All of the listing should be output exactly, apart from the pictures.
--- Collected material ---
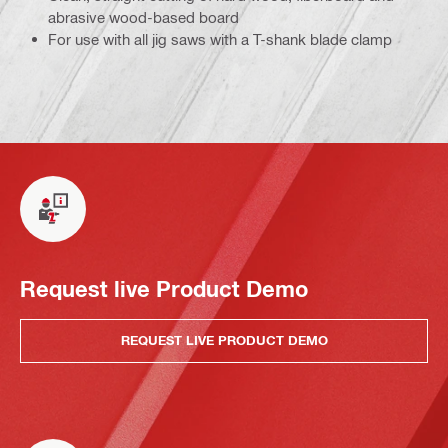
abrasive wood-based board
For use with all jig saws with a T-shank blade clamp
Request live Product Demo
REQUEST LIVE PRODUCT DEMO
---
Expected answer:
abrasive wood-based board
For use with all jig saws with a T-shank blade clamp
Request live Product Demo
REQUEST LIVE PRODUCT DEMO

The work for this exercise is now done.